The file name of the backdoor module is
We studied all MEDoc updates released in 2017, and found that at least three updates contained a backdoor module:
Check the dates. The attack with Win32 / Filecoder.AESNI.C (XData) began three days after the update 10.01.180-10.01.181; DiskCoder.C - five days after the update of 10.01.188–10.01.189. Four updates in the period from April 24 to May 10 and seven - from May 17 to June 21 did not contain a malicious module.
An interesting point is connected with the encoder AESNI.C. The MEDoc update of May 15 contained a backdoor, and the following, of May 17, did not. Perhaps this is due to a relatively small number of infections - the attackers launched the encryptor on May 18, when most MEDoc users have already installed a secure update.
The timestamps of the studied files suggest that they were compiled on the same day or the day before.

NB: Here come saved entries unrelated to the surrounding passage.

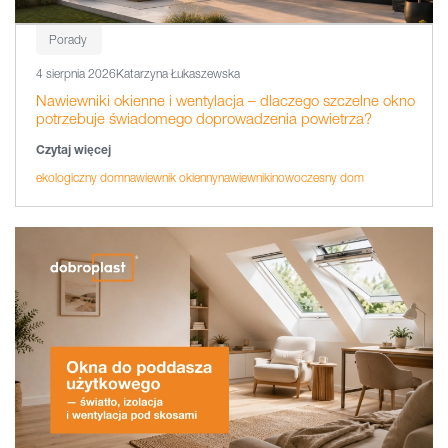
Porady
4 sierpnia 2026
Katarzyna Łukaszewska
Nawiewniki okienne i wentylacja – dlaczego szczelne okno
potrzebuje świadomego doprowadzenia powietrza?
Czytaj więcej
ekologiczny dom
nawiewnik okienny
nawiewniki
nowoczesny dom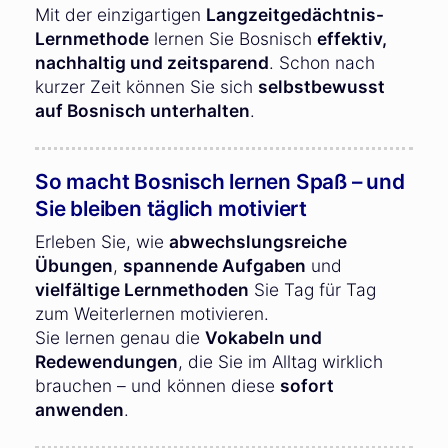
Mit der einzigartigen
Langzeitgedächtnis-
Lernmethode
lernen Sie Bosnisch
effektiv,
nachhaltig und zeitsparend
. Schon nach
kurzer Zeit können Sie sich
selbstbewusst
auf Bosnisch unterhalten
.
So macht Bosnisch lernen Spaß – und
Sie bleiben täglich motiviert
Erleben Sie, wie
abwechslungsreiche
Übungen
,
spannende Aufgaben
und
vielfältige Lernmethoden
Sie Tag für Tag
zum Weiterlernen motivieren.
Sie lernen genau die
Vokabeln und
Redewendungen
, die Sie im Alltag wirklich
brauchen – und können diese
sofort
anwenden
.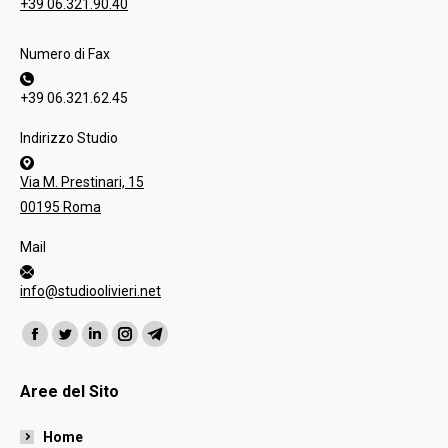
+39 06.321.90.40
Numero di Fax
+39 06.321.62.45
Indirizzo Studio
Via M. Prestinari, 15
00195 Roma
Mail
info@studioolivieri.net
Ci puoi trovare su:
Facebook
Twitter
Linkedin
Instagram
Telegram
page
page
page
page
page
Aree del Sito
opens
opens
opens
opens
opens
in
in
in
in
in
Home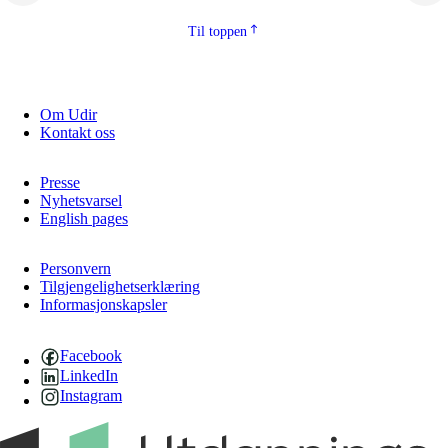
2.5.2
Demokrati og medborgarskap
Til toppen
2.5.3
Berekraftig utvikling
Om Udir
Kontakt oss
Presse
Nyhetsvarsel
English pages
Personvern
Tilgjengelighetserklæring
Informasjonskapsler
Facebook
LinkedIn
Instagram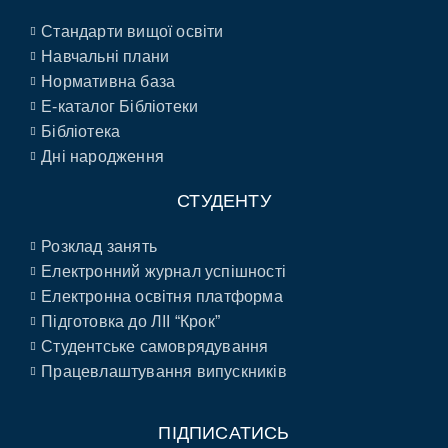
Стандарти вищої освіти
Навчальні плани
Нормативна база
E-каталог Бібліотеки
Бібліотека
Дні народження
СТУДЕНТУ
Розклад занять
Електронний журнал успішності
Електронна освітня платформа
Підготовка до ЛІІ “Крок”
Студентське самоврядування
Працевлаштування випускників
ПІДПИСАТИСЬ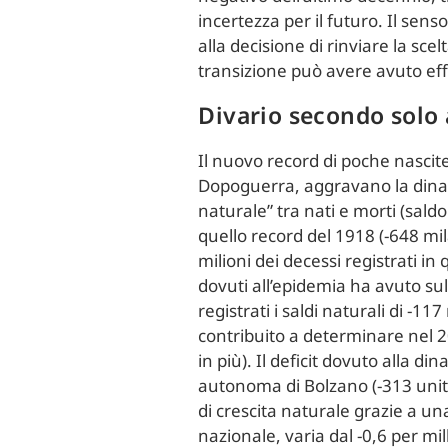
incertezza per il futuro. Il sen
alla decisione di rinviare la scel
transizione può avere avuto effe
Divario secondo solo 
Il nuovo record di poche nascit
Dopoguerra, aggravano la dinamic
naturale” tra nati e morti (saldo
quello record del 1918 (-648 mi
milioni dei decessi registrati in
dovuti all’epidemia ha avuto su
registrati i saldi naturali di -1
contribuito a determinare nel 20
in più). Il deficit dovuto alla di
autonoma di Bolzano (-313 unità),
di crescita naturale grazie a una 
nazionale, varia dal -0,6 per mil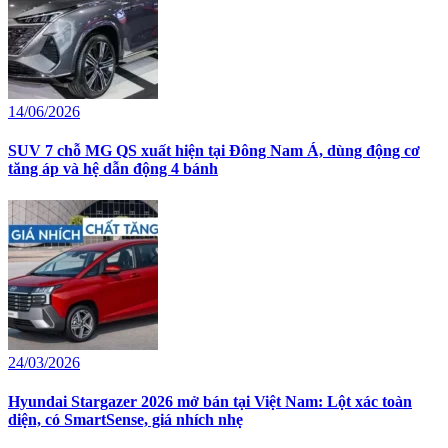
14/06/2026
SUV 7 chỗ MG QS xuất hiện tại Đông Nam Á, dùng động cơ
tăng áp và hệ dẫn động 4 bánh
24/03/2026
Hyundai Stargazer 2026 mở bán tại Việt Nam: Lột xác toàn
diện, có SmartSense, giá nhích nhẹ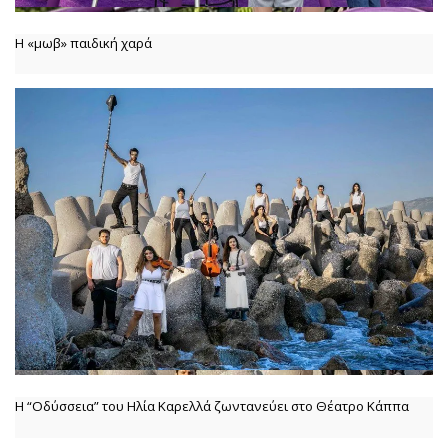
Η «μωβ» παιδική χαρά
Η “Οδύσσεια” του Ηλία Καρελλά ζωντανεύει στο Θέατρο Κάππα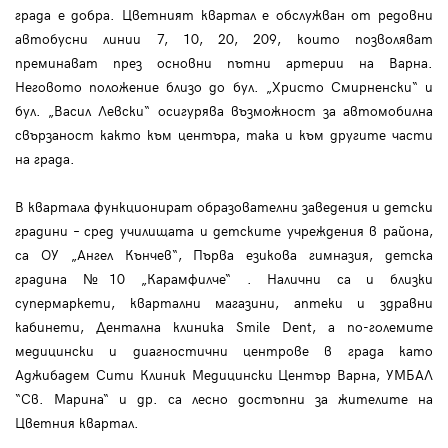
града е добра. Цветният квартал е обслужван от редовни
автобусни линии 7, 10, 20, 209, които позволяват
преминават през основни пътни артерии на Варна.
Неговото положение близо до бул. „Христо Смирненски“ и
бул. „Васил Левски“ осигурява възможност за автомобилна
свързаност както към центъра, така и към другите части
на града.
В квартала функционират образователни заведения и детски
градини – сред училищата и детските учреждения в района,
са ОУ „Ангел Кънчев“, Първа езикова гимназия, детска
градина №10 „Карамфилче“ . Налични са и близки
супермаркети, квартални магазини, аптеки и здравни
кабинети, Дентална клиника Smile Dent, а по-големите
медицински и диагностични центрове в града като
Аджибадем Сити Клиник Медицински Център Варна, УМБАЛ
“Св. Марина“ и др. са лесно достъпни за жителите на
Цветния квартал.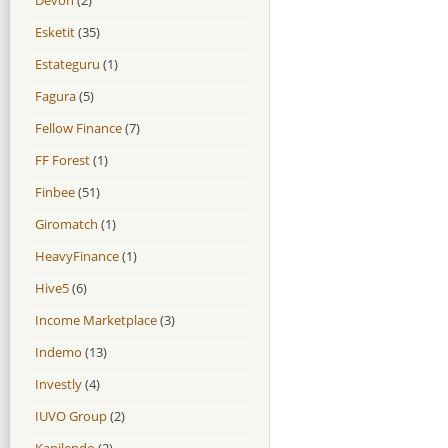
Esketit
(35)
Estateguru
(1)
Fagura
(5)
Fellow Finance
(7)
FF Forest
(1)
Finbee
(51)
Giromatch
(1)
HeavyFinance
(1)
Hive5
(6)
Income Marketplace
(3)
Indemo
(13)
Investly
(4)
IUVO Group
(2)
Kapilendo
(2)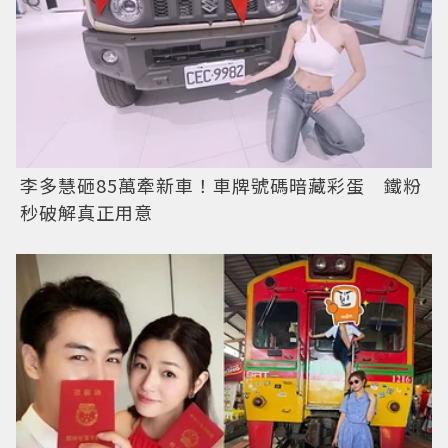
李多慧砸85萬牽新車！車牌號碼暗藏彩蛋 鐵粉
秒破解真正用意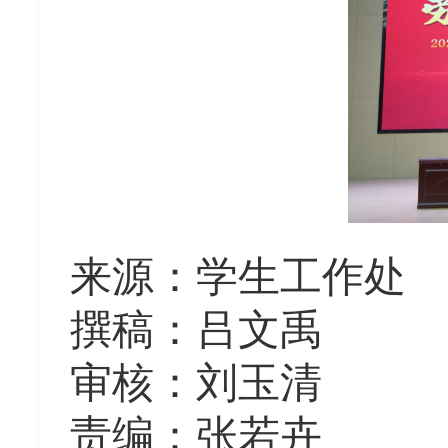
来源
：
学生工作处
撰稿：吕文禹
审核：刘玉清
责编：张若卉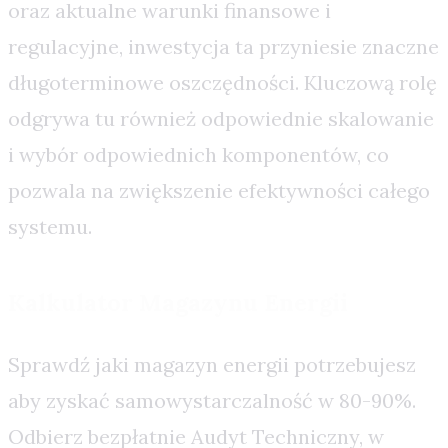
oraz aktualne warunki finansowe i
regulacyjne, inwestycja ta przyniesie znaczne
długoterminowe oszczędności. Kluczową rolę
odgrywa tu również odpowiednie skalowanie
i wybór odpowiednich komponentów, co
pozwala na zwiększenie efektywności całego
systemu.
Kalkulator Magazynu Energii
Sprawdź jaki magazyn energii potrzebujesz
aby zyskać samowystarczalność w 80-90%.
Odbierz bezpłatnie Audyt Techniczny, w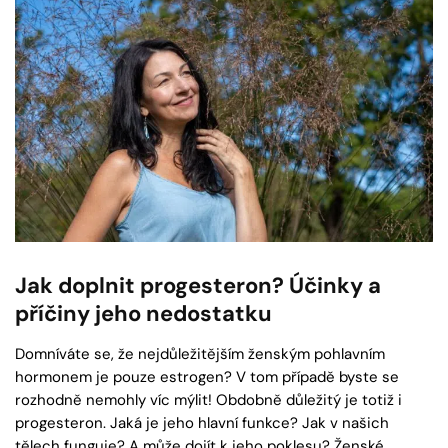
Jak doplnit progesteron? Účinky a
příčiny jeho nedostatku
Domníváte se, že nejdůležitějším ženským pohlavním
hormonem je pouze estrogen? V tom případě byste se
rozhodně nemohly víc mýlit! Obdobně důležitý je totiž i
progesteron. Jaká je jeho hlavní funkce? Jak v našich
tělech funguje? A může dojít k jeho poklesu? Ženské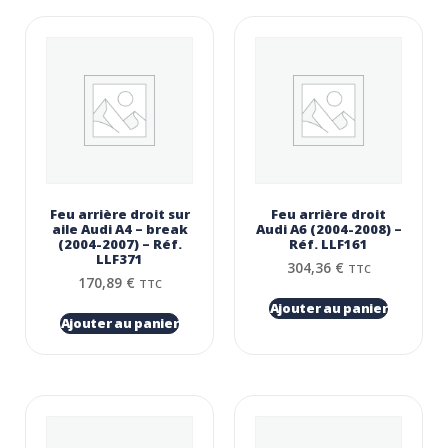
Feu arrière droit sur
Feu arrière droit
aile Audi A4 – break
Audi A6 (2004-2008) –
(2004-2007) – Réf.
Réf. LLF161
LLF371
304,36
€
TTC
170,89
€
TTC
Ajouter au panier
Ajouter au panier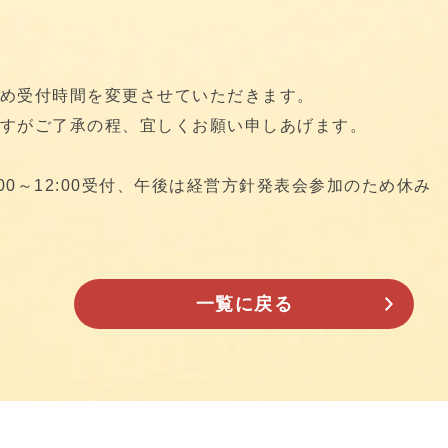
め受付時間を変更させていただきます。
すがご了承の程、宜しくお願い申しあげます。
9:00～12:00受付、午後は経営方針発表会参加のため休み
一覧に戻る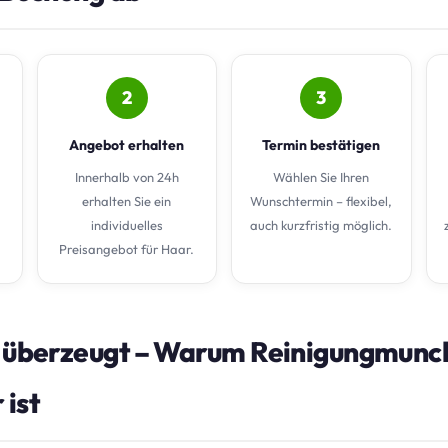
2
3
Angebot erhalten
Termin bestätigen
Innerhalb von 24h
Wählen Sie Ihren
erhalten Sie ein
Wunschtermin – flexibel,
individuelles
auch kurzfristig möglich.
Preisangebot für Haar.
e überzeugt – Warum Reinigungmunch
 ist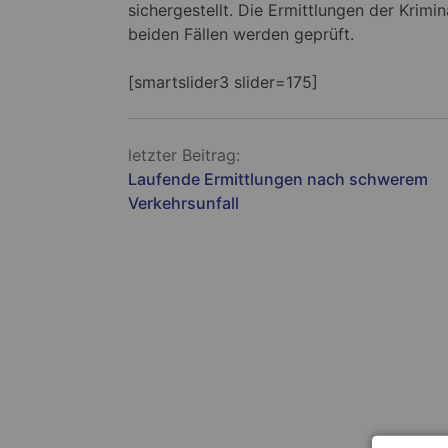
sichergestellt. Die Ermittlungen der Kri
beiden Fällen werden geprüft.
[smartslider3 slider=175]
Beitragsnavigation
letzter Beitrag:
Laufende Ermittlungen nach schwerem
Verkehrsunfall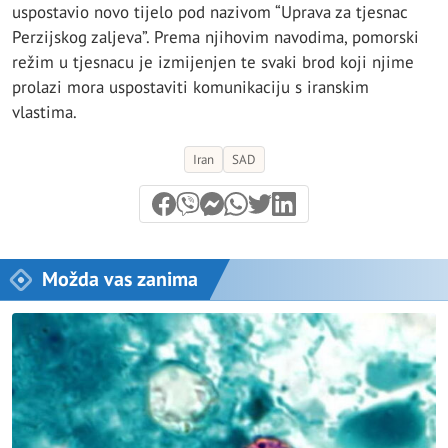
uspostavio novo tijelo pod nazivom “Uprava za tjesnac
Perzijskog zaljeva”. Prema njihovim navodima, pomorski
režim u tjesnacu je izmijenjen te svaki brod koji njime
prolazi mora uspostaviti komunikaciju s iranskim
vlastima.
Iran
SAD
Možda vas zanima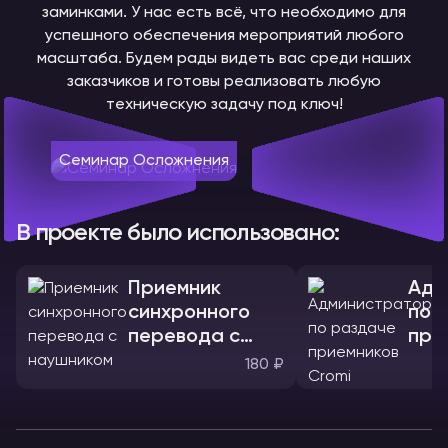
заминками. У нас есть всё, что необходимо для
успешного обеспечения мероприятий любого
масштаба. Будем рады видеть вас среди наших
заказчиков и готовы реализовать любую
техническую задачу под ключ!
Семинар Осложнения
В проекте было использовано:
Приемник
Адм
синхронного
по 
перевода с
при
наушником
180 ₽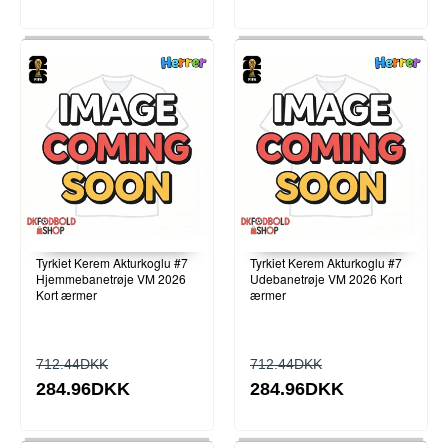
Tyrkiet Kerem Akturkoglu #7
Tyrkiet Kerem Akturkoglu #7
Hjemmebanetrøje VM 2026
Udebanetrøje VM 2026 Kort
Kort ærmer
ærmer
712.44DKK
712.44DKK
284.96DKK
284.96DKK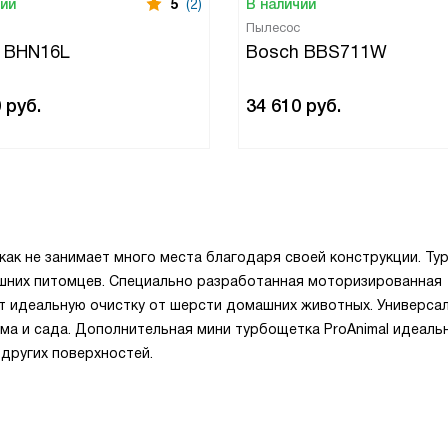
чии
5
(2)
В наличии
Пылесос
 BHN16L
Bosch BBS711W
0
руб.
34 610
руб.
как не занимает много места благодаря своей конструкции. Т
ашних питомцев. Специально разработанная моторизированная
т идеальную очистку от шерсти домашних животных. Универса
ма и сада. Дополнительная мини турбощетка ProAnimal идеаль
других поверхностей.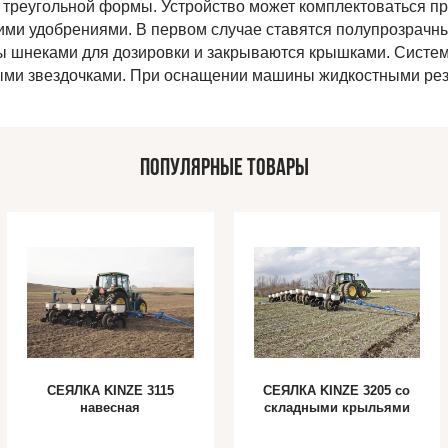
 треугольной формы. Устройство может комплектоваться пр
ими удобрениями. В первом случае ставятся полупрозрачн
 шнеками для дозировки и закрываются крышками. Систем
ми звездочками. При оснащении машины жидкостными резе
ПОПУЛЯРНЫЕ ТОВАРЫ
СЕЯЛКА KINZE 3115
СЕЯЛКА KINZE 3205 cо
навесная
складными крыльями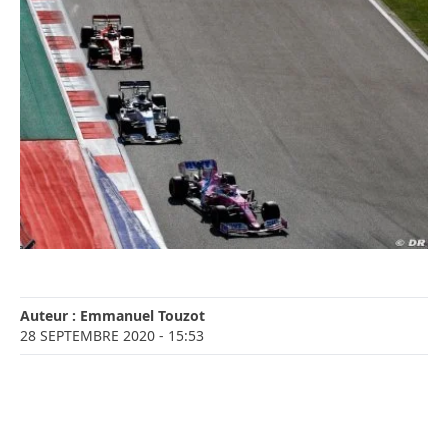
Auteur :
Emmanuel Touzot
28 SEPTEMBRE 2020
- 15:53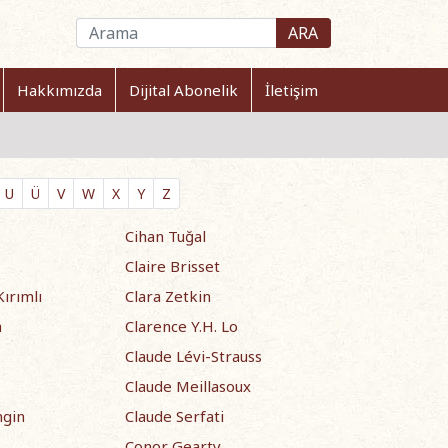
ARA
Hakkımızda
Dijital Abonelik
İletişim
U
Ü
V
W
X
Y
Z
Cihan Tuğal
Claire Brisset
ırımlı
Clara Zetkin
a
Clarence Y.H. Lo
Claude Lévi-Strauss
Claude Meillasoux
ngin
Claude Serfati
Conor Gearty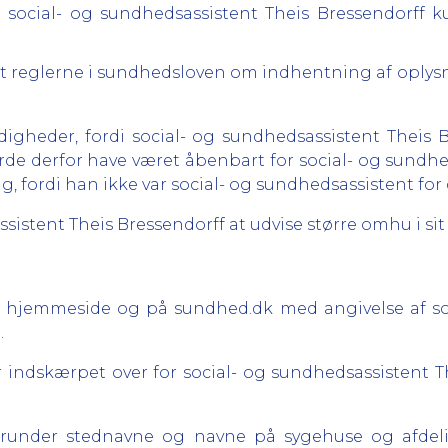
at social- og sundhedsassistent Theis Bressendorff
ldt reglerne i sundhedsloven om indhentning af oplys
gheder, fordi social- og sundhedsassistent Theis Br
urde derfor have været åbenbart for social- og sundhe
, fordi han ikke var social- og sundhedsassistent for
istent Theis Bressendorff at udvise større omhu i sit 
res hjemmeside og på sundhed.dk med angivelse af so
.
har indskærpet over for social- og sundhedsassistent T
runder stednavne og navne på sygehuse og afdelin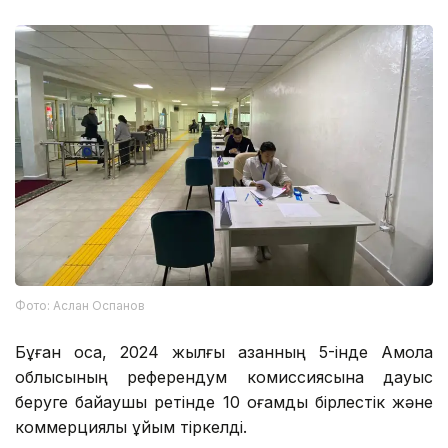
Фото: Аслан Оспанов
Бұған қоса, 2024 жылғы қазанның 5-інде Ақмола
облысының референдум комиссиясына дауыс
беруге байқаушы ретінде 10 қоғамдық бірлестік және
коммерциялық ұйым тіркелді.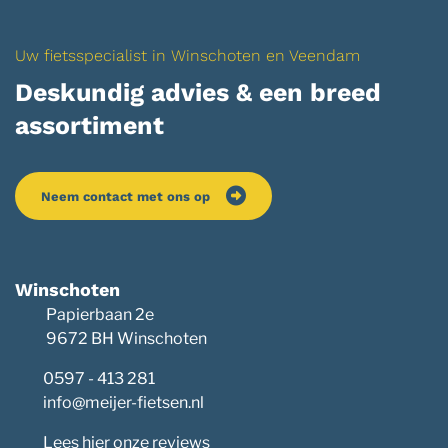
Uw fietsspecialist in Winschoten en Veendam
Deskundig advies & een breed
assortiment
Neem contact met ons op
Winschoten
Papierbaan 2e
9672 BH Winschoten
0597 - 413 281
info@meijer-fietsen.nl
Lees hier onze reviews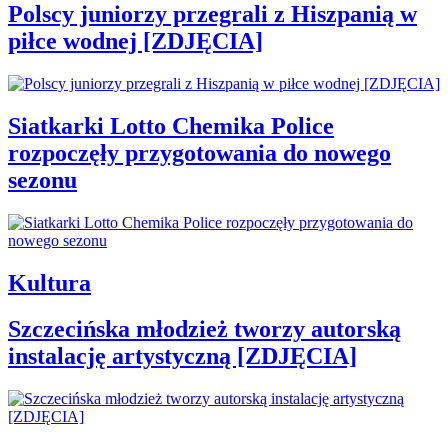
Polscy juniorzy przegrali z Hiszpanią w
piłce wodnej [ZDJĘCIA]
Siatkarki Lotto Chemika Police
rozpoczęły przygotowania do nowego
sezonu
Kultura
Szczecińska młodzież tworzy autorską
instalację artystyczną [ZDJĘCIA]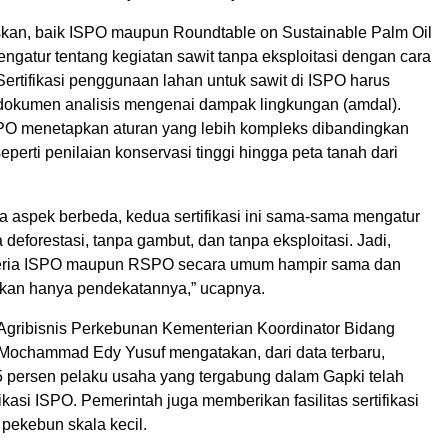
an, baik ISPO maupun Roundtable on Sustainable Palm Oil
ngatur tentang kegiatan sawit tanpa eksploitasi dengan cara
ertifikasi penggunaan lahan untuk sawit di ISPO harus
okumen analisis mengenai dampak lingkungan (amdal).
O menetapkan aturan yang lebih kompleks dibandingkan
perti penilaian konservasi tinggi hingga peta tanah dari
a aspek berbeda, kedua sertifikasi ini sama-sama mengatur
 deforestasi, tanpa gambut, dan tanpa eksploitasi. Jadi,
iteria ISPO maupun RSPO secara umum hampir sama dan
an hanya pendekatannya,” ucapnya.
 Agribisnis Perkebunan Kementerian Koordinator Bidang
ochammad Edy Yusuf mengatakan, dari data terbaru,
 persen pelaku usaha yang tergabung dalam Gapki telah
ikasi ISPO. Pemerintah juga memberikan fasilitas sertifikasi
pekebun skala kecil.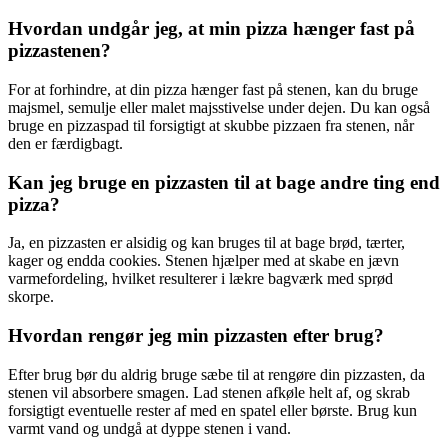
Hvordan undgår jeg, at min pizza hænger fast på
pizzastenen?
For at forhindre, at din pizza hænger fast på stenen, kan du bruge
majsmel, semulje eller malet majsstivelse under dejen. Du kan også
bruge en pizzaspad til forsigtigt at skubbe pizzaen fra stenen, når
den er færdigbagt.
Kan jeg bruge en pizzasten til at bage andre ting end
pizza?
Ja, en pizzasten er alsidig og kan bruges til at bage brød, tærter,
kager og endda cookies. Stenen hjælper med at skabe en jævn
varmefordeling, hvilket resulterer i lækre bagværk med sprød
skorpe.
Hvordan rengør jeg min pizzasten efter brug?
Efter brug bør du aldrig bruge sæbe til at rengøre din pizzasten, da
stenen vil absorbere smagen. Lad stenen afkøle helt af, og skrab
forsigtigt eventuelle rester af med en spatel eller børste. Brug kun
varmt vand og undgå at dyppe stenen i vand.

Figure 1. The timestamp of the update module compilation with backdoor, released on May 15th.
Figure 2 shows the differences between the class list of
Figure 2. List of module classes with backdoor (left) and without (right).
The class containing the main backdoor is called
Figure 3. The MeCom class with malicious code, as shown in ILSpy .NET Decompiler.
The methods of the MeCom class are called from the
Each Ukrainian company is assigned a legal entity identifier - a code according to the EDRPOU (Unified State Register of Enterprises and Organizations of Ukraine). This is useful for attackers - by code you can identify the organization using the MEDoc version with backdoor. Next, attackers can use various tactics to work with its network - it all depends on the goals.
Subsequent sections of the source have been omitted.